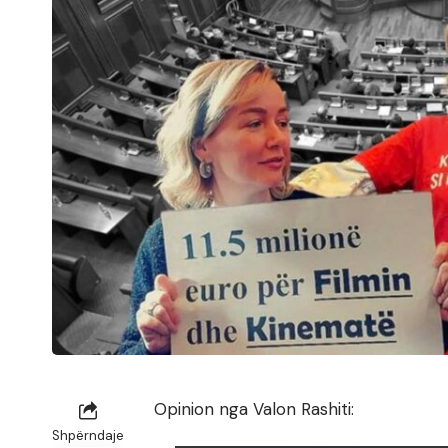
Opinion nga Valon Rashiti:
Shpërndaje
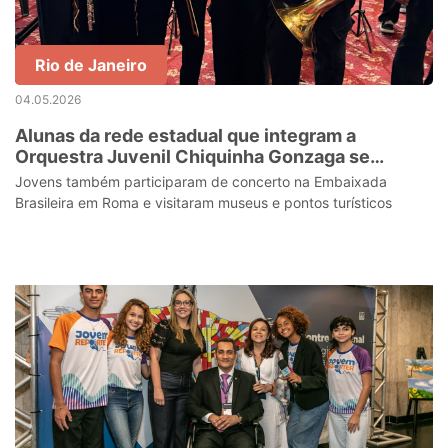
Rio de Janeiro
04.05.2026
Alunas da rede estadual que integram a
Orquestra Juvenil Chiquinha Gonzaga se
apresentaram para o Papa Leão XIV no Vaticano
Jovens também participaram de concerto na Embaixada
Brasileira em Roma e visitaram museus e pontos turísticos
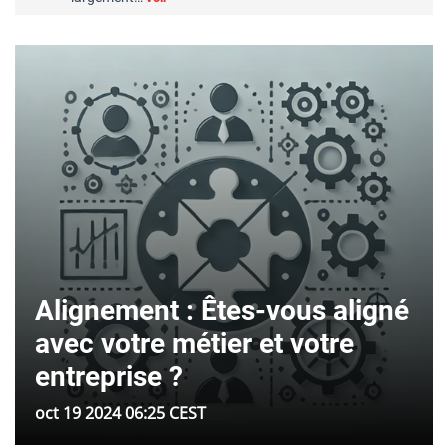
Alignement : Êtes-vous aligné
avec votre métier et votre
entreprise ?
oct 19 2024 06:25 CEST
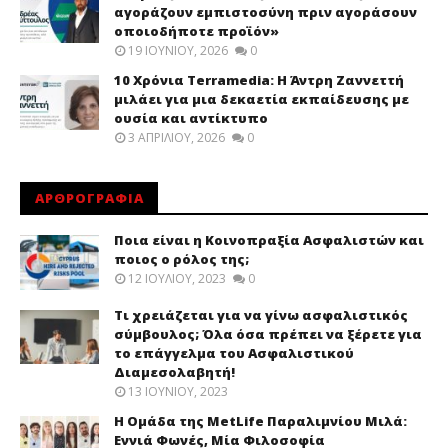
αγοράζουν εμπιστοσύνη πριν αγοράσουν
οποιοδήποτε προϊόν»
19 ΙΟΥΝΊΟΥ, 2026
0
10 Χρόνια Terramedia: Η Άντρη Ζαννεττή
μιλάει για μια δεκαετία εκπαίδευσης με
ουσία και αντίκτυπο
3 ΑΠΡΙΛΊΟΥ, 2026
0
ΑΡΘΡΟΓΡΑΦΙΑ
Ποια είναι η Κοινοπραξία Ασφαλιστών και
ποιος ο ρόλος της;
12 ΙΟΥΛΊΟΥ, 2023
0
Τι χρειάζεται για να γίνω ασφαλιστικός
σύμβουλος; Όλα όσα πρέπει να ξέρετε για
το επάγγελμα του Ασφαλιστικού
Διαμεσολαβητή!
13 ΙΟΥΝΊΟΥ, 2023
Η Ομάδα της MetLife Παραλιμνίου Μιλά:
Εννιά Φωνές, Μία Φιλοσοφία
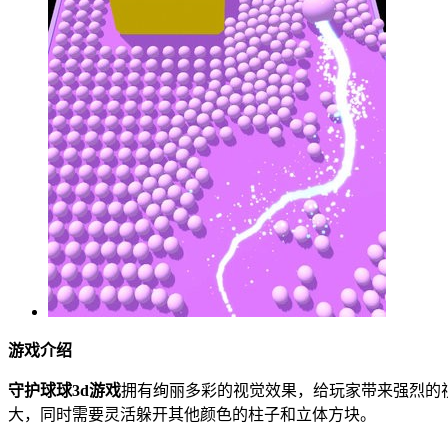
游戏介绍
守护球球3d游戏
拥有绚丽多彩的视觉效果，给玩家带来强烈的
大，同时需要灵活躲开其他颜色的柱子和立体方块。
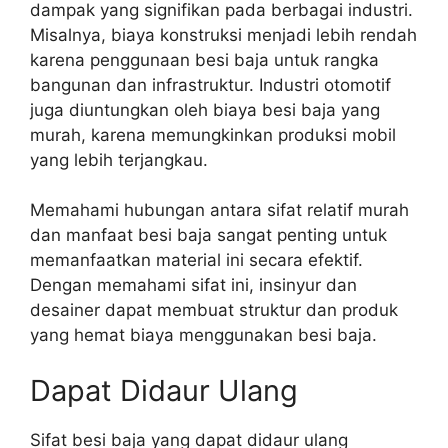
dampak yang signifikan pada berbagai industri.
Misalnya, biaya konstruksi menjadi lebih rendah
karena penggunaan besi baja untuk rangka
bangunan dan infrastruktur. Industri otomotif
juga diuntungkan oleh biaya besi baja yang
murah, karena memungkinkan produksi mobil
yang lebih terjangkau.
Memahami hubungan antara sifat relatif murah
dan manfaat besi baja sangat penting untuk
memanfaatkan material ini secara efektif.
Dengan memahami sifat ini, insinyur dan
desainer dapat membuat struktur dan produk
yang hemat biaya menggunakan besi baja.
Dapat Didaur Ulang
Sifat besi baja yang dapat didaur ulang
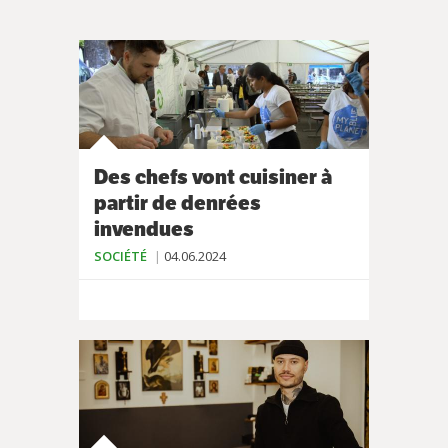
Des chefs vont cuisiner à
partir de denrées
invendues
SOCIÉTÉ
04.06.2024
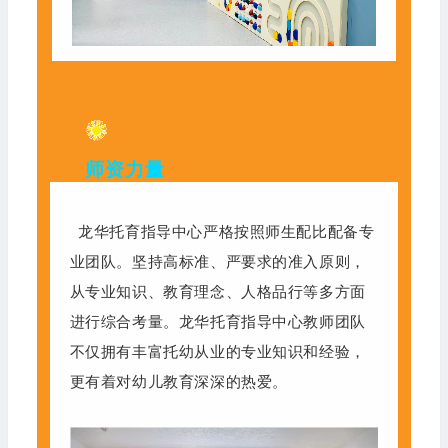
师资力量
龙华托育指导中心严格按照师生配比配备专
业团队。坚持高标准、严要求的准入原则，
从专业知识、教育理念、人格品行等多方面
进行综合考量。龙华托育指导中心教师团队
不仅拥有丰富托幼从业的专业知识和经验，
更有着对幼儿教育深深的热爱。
● ● ● ● ●
» What is being asked
With the pictures excluded, retype exactly the lines from the one containing "拥有绚丽多彩的视觉效果，给玩家带来强烈的" through the last line of the listing, both ends included.

» Output below
拥有绚丽多彩的视觉效果，给玩家带来强烈的
大，同时需要灵活躲开其他颜色的柱子和立体方块。
dampak yang signifikan pada berbagai industri.
Misalnya, biaya konstruksi menjadi lebih rendah
karena penggunaan besi baja untuk rangka
bangunan dan infrastruktur. Industri otomotif
juga diuntungkan oleh biaya besi baja yang
murah, karena memungkinkan produksi mobil
yang lebih terjangkau.
Memahami hubungan antara sifat relatif murah
dan manfaat besi baja sangat penting untuk
memanfaatkan material ini secara efektif.
Dengan memahami sifat ini, insinyur dan
desainer dapat membuat struktur dan produk
yang hemat biaya menggunakan besi baja.
Dapat Didaur Ulang
Sifat besi baja yang dapat didaur ulang
Des chefs vont cuisiner à
partir de denrées
invendues
SOCIÉTÉ
04.06.2024
师资力量
龙华托育指导中心严格按照师生配比配备专
业团队。坚持高标准、严要求的准入原则，
从专业知识、教育理念、人格品行等多方面
进行综合考量。龙华托育指导中心教师团队
不仅拥有丰富托幼从业的专业知识和经验，
更有着对幼儿教育深深的热爱。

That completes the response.